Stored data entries
Segment Open
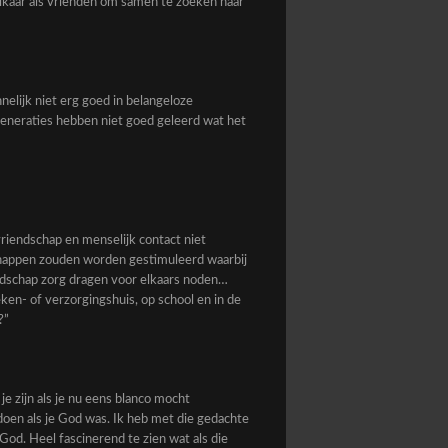
elkaar als vrienden om samen te zoeken naar
elijk niet erg goed in belangeloze
generaties hebben niet goed geleerd wat het
vriendschap en menselijk contact niet
schappen zouden worden gestimuleerd waarbij
endschap zorg dragen voor elkaars noden…
eken- of verzorgingshuis, op school en in de
?”
e zijn als je nu eens blanco mocht
doen als je God was. Ik heb met die gedachte
God. Heel fascinerend te zien wat als die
Segment Closed
» WHAT IS BEING ASKED
Print only the lines from the one with "endschap zorg dragen voor elkaars noden…" to the end of the records, both included.

» TASK ANSWER
endschap zorg dragen voor elkaars noden…
eken- of verzorgingshuis, op school en in de
?”
e zijn als je nu eens blanco mocht
doen als je God was. Ik heb met die gedachte
God. Heel fascinerend te zien wat als die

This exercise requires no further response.